Data extracted from a collection:
══════
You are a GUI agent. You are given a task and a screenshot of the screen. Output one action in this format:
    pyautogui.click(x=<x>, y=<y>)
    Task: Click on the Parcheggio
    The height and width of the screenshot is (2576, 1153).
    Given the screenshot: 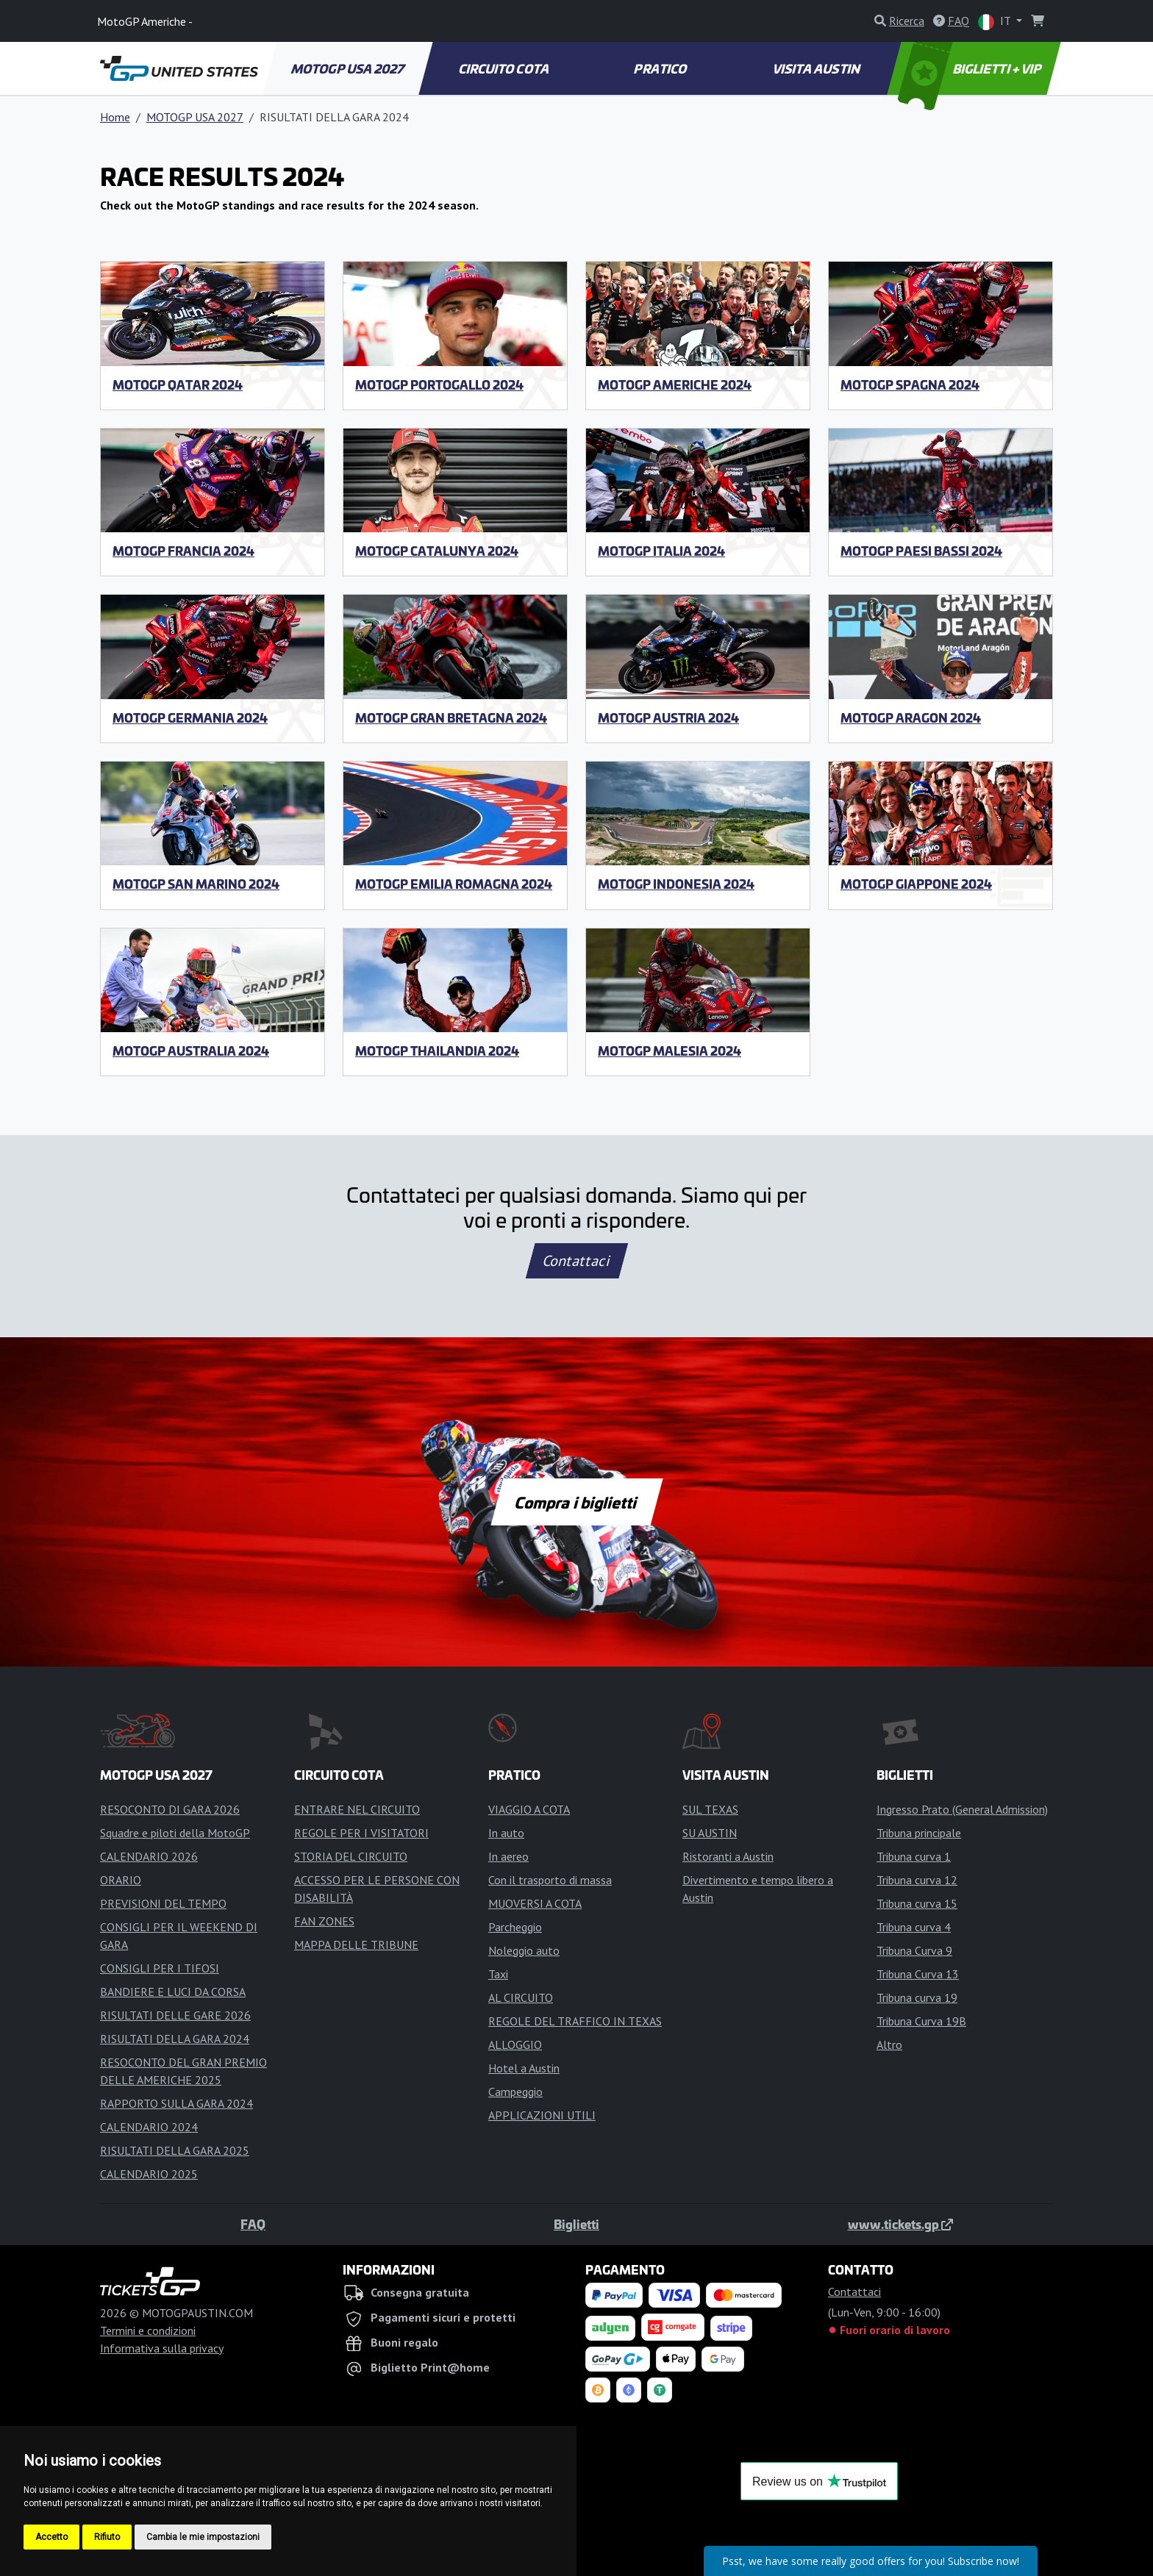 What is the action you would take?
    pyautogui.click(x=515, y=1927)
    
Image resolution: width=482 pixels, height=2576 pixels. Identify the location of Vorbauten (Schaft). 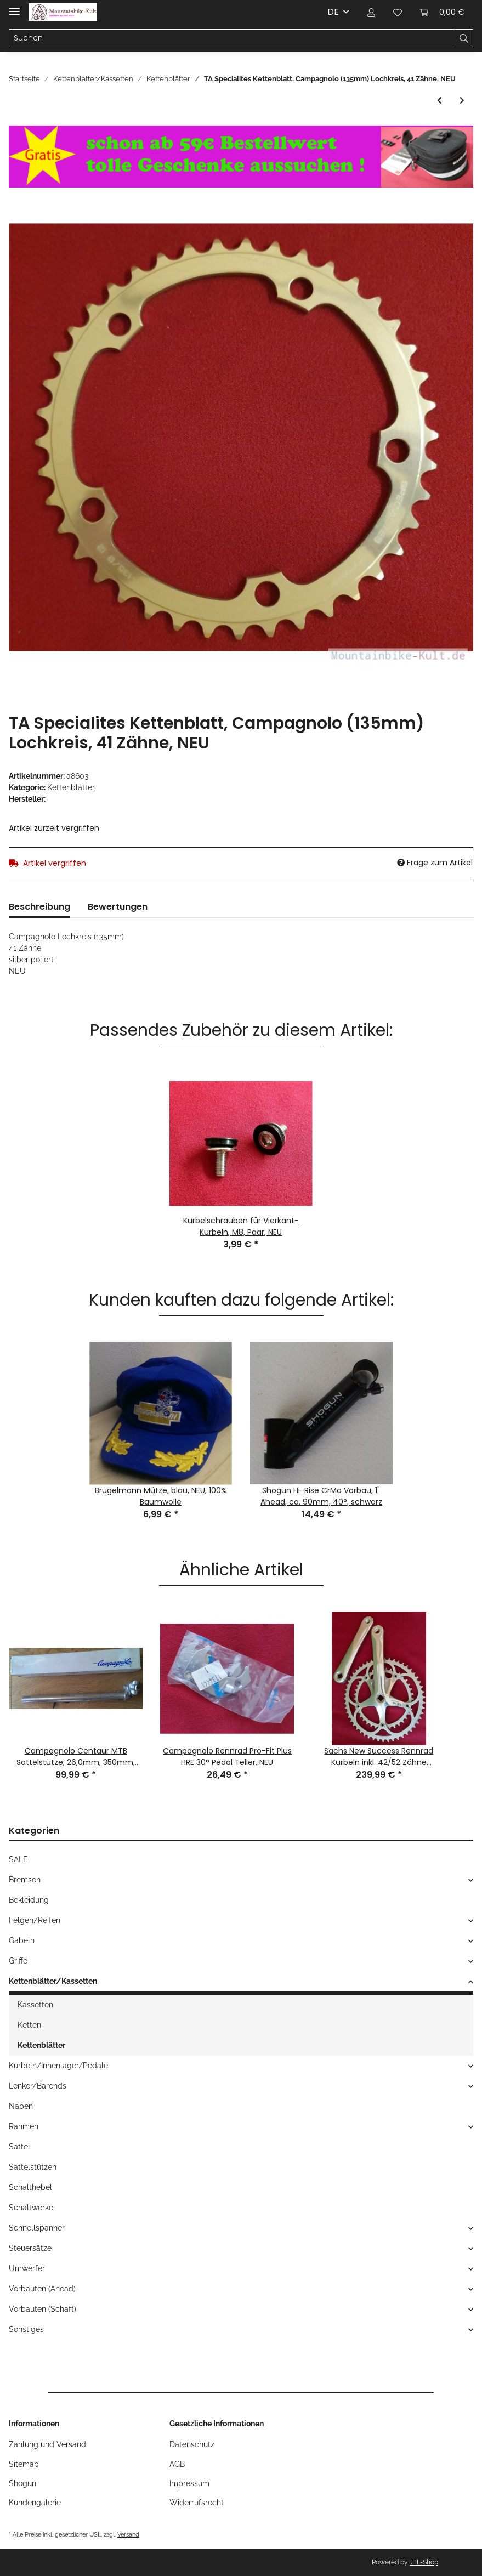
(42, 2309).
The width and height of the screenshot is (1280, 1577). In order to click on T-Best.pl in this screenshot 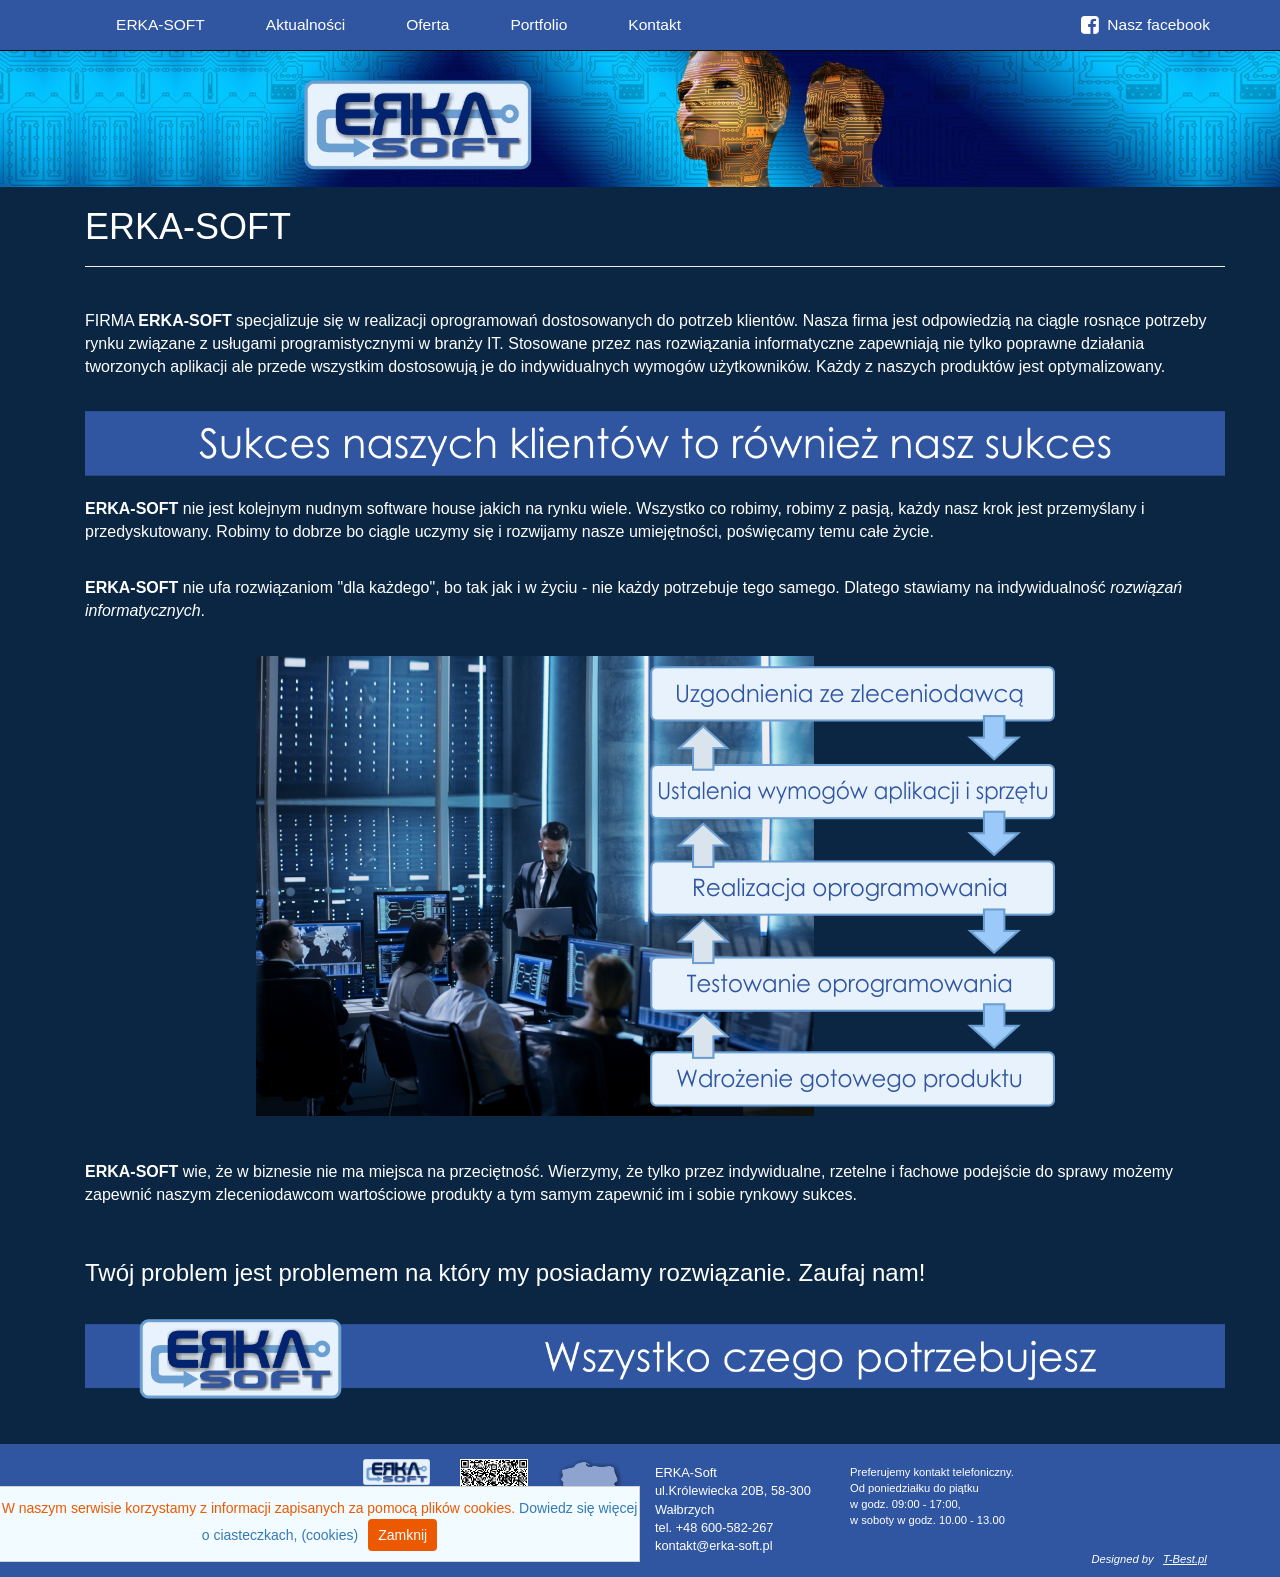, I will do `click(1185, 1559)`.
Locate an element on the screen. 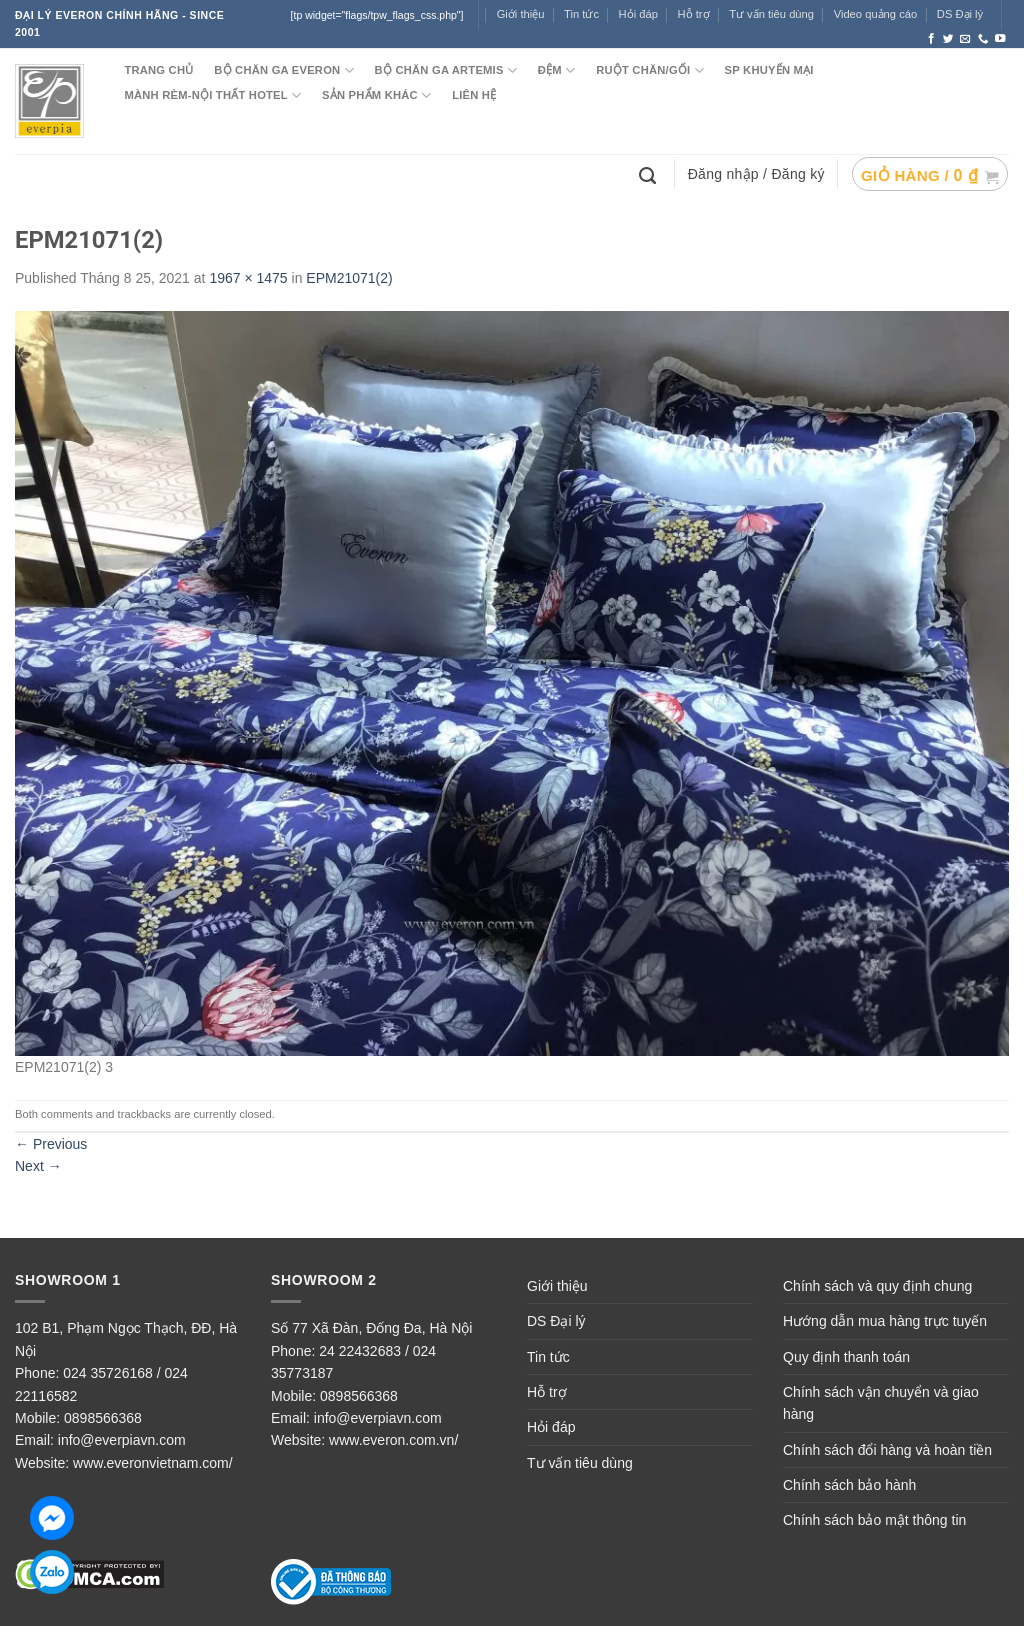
══════
Beginning with the first line above, could you copy every line exactly, up to and including the one with "The height and"?

You are a GUI agent. You are given a task and a screenshot of the screen. Output one action in this format:
    pyautogui.click(x=<x>, y=<y>)
    Task: Click on the Parcheggio
    The height and width of the screenshot is (2576, 1153).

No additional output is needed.